NoName

Open App
6/30/2025, 11:50:02 AM

カーテン

テストを返され家に帰って見せる。そしていつも発される言葉。「もっととれると思ってた。私を失望させないで。」89点でこう言われるのは俺的にも苦しかった。頑張って頑張っていい点数をとろうとしてもそれをあの人たちが褒めてくれることは無い。勉強部屋にふと風が吹いた。この家のようなピリピリとした雰囲気とは違い柔らかく優しい風だった。それと同時にカーテンがゆれた。外には満月が輝いていた。俺は思った。月は圧倒的な存在感がある。でもここで縮こまってる俺はなんなんだろうって。俺はベランダの塀に手をかけた。この世界に別れを告げて。

6/29/2025, 11:02:06 AM

青く深く

今日は海に来ている。あの人たちの近くにいると俺が腐ってしまいそうだ。海に入っていく。夏でも海は冷たかった。あの人たちの俺への態度のように冷えきっていた。青く深い海に沈んでいく中俺は思った。誰か一人でも俺の心の支えになってくれる人がいたらもう少し楽に生きられたのかな?そう考えるたびに心が寂しくなってくる。俺は今日青く澄んでいる海の奥深くへと沈んでいく。この世界に別れを告げて。

6/26/2025, 11:32:59 AM

最後の声

あの人が俺にかけてくれた最後の声ってなんだっけ?そう思うほど俺はあの人と言葉を交わしていない。不思議と寂しいとか喋りたいとかは思わなかった。ただ俺は生まれるところを間違えたと思っただけだった。あぁ思い出した。あの人が最後俺にかけた声は
「お前なんきゃ産まなきゃ良かった。」

6/25/2025, 11:11:25 AM

小さな愛

苦しかった。寂しかった。毎日かけられるプレッシャーに嫌気がさしていた。家に帰るのが怖くなっていつの間にか学校にいる時間が多くなった。あの人たちと顔を合わせなければ少しは楽になると思った
ある日あの人が倒れたと連絡があった。俺は思い足取りで病院へ向かった。あの人は言った。「お前のせいだ。お前が家の手伝いをしないから疲労で倒れたんだ。」そう言われたとき俺は自分を責めた。俺のせいなんだ。そう思った。それからあの人たちに心を支配される日々が続いた。でも、昔からの友人が言った。「それ本当のお前なの」そう言われた時この人はしっかり見てくれてるんだなって小さな愛を感じた。そうか俺はこれが欲しかったんだ。

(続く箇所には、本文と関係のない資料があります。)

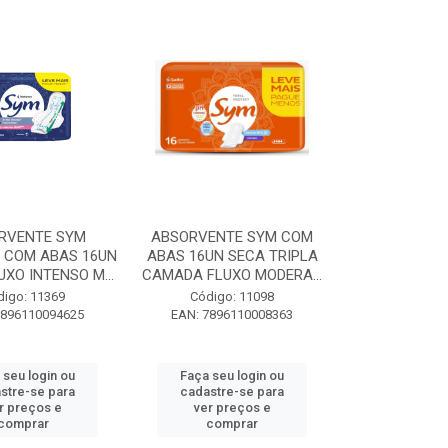
RVENTE SYM
ABSORVENTE SYM COM
A COM ABAS 16UN
ABAS 16UN SECA TRIPLA
UXO INTENSO M...
CAMADA FLUXO MODERA...
digo: 11369
Código: 11098
7896110094625
EAN: 7896110008363
 seu login ou
Faça seu login ou
stre-se para
cadastre-se para
r preços e
ver preços e
comprar
comprar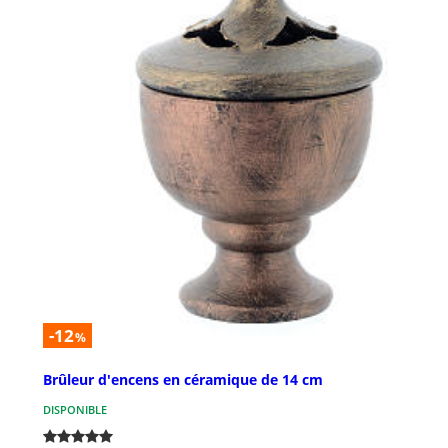
-12
%
Brûleur d'encens en céramique de 14 cm
DISPONIBLE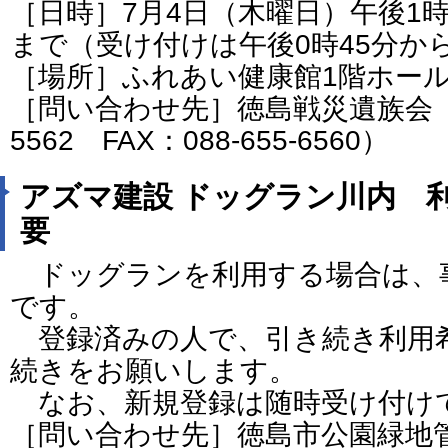
［日時］7月4日（木曜日）午後1時
まで（受け付けは午後0時45分か
［場所］ふれあい健康館1階ホー
［問い合わせ先］徳島戦災遺族会（電話
5562 FAX：088-655-6560）
アズマ建設 ドッグラン川内 
要
ドッグランを利用する場合は、
です。
登録済みの人で、引き続き利用
続きをお願いします。
なお、新規登録は随時受け付け
［問い合わせ先］徳島市公園緑地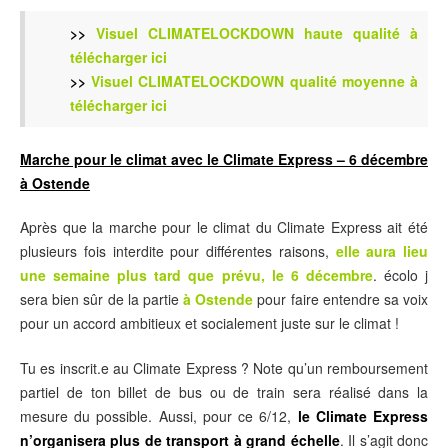
>>
Visuel CLIMATELOCKDOWN haute qualité à
télécharger ici
>>
Visuel CLIMATELOCKDOWN qualité moyenne à
télécharger ici
Marche pour le climat avec le Climate Express – 6 décembre
à Ostende
Après que la marche pour le climat du Climate Express ait été
plusieurs fois interdite pour différentes raisons,
elle aura lieu
une semaine plus tard que prévu, le 6 décembre
. écolo j
sera bien sûr de la partie
à Ostende
pour faire entendre sa voix
pour un accord ambitieux et socialement juste sur le climat !
Tu es inscrit.e au Climate Express ? Note qu’un remboursement
partiel de ton billet de bus ou de train sera réalisé dans la
mesure du possible. Aussi, pour ce 6/12,
le Climate Express
n’organisera plus de transport à grand échelle
. Il s’agit donc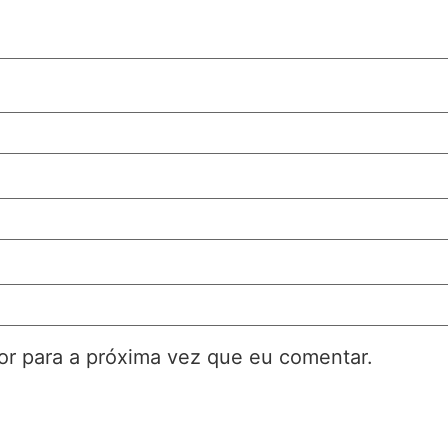
r para a próxima vez que eu comentar.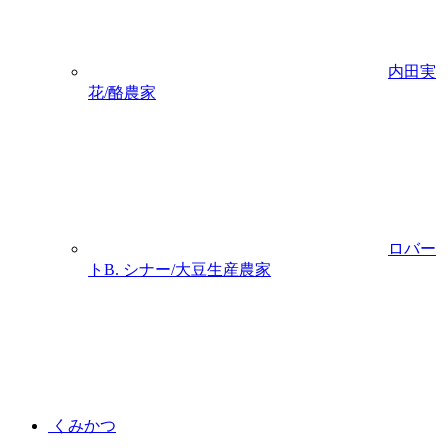
内田実
花/酪農家
ロバー
トB. シナー/大豆生産農家
くみかつ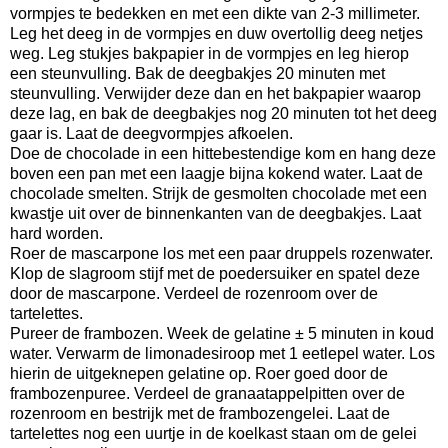
vormpjes te bedekken en met een dikte van 2-3 millimeter.
Leg het deeg in de vormpjes en duw overtollig deeg netjes
weg. Leg stukjes bakpapier in de vormpjes en leg hierop
een steunvulling. Bak de deegbakjes 20 minuten met
steunvulling. Verwijder deze dan en het bakpapier waarop
deze lag, en bak de deegbakjes nog 20 minuten tot het deeg
gaar is. Laat de deegvormpjes afkoelen.
Doe de chocolade in een hittebestendige kom en hang deze
boven een pan met een laagje bijna kokend water. Laat de
chocolade smelten. Strijk de gesmolten chocolade met een
kwastje uit over de binnenkanten van de deegbakjes. Laat
hard worden.
Roer de mascarpone los met een paar druppels rozenwater.
Klop de slagroom stijf met de poedersuiker en spatel deze
door de mascarpone. Verdeel de rozenroom over de
tartelettes.
Pureer de frambozen. Week de gelatine ± 5 minuten in koud
water. Verwarm de limonadesiroop met 1 eetlepel water. Los
hierin de uitgeknepen gelatine op. Roer goed door de
frambozenpuree. Verdeel de granaatappelpitten over de
rozenroom en bestrijk met de frambozengelei. Laat de
tartelettes nog een uurtje in de koelkast staan om de gelei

この小さな、ささやかな愛が欲しかっただけなのだと気づいた日だった。

6/24/2025, 8:46:16 AM

子供の頃の夢

子供の頃の夢なんて俺にはなかった。家に帰ると毎日「勉強。1位取らなきゃ意味が無い。母さんを失望させないで」そう言われ続けてきた。いつの間にか俺は首を縦にしかふらない人形と化していた。正しくは自我を失っていたのだろう。苦しかった。生きるのが辛くなっていた。子供の頃の夢はなかった。でも、大人になった今はある。俺のような精神的な苦痛に苦しんでいるそんな子供たちを救いたい。それが今の夢だ。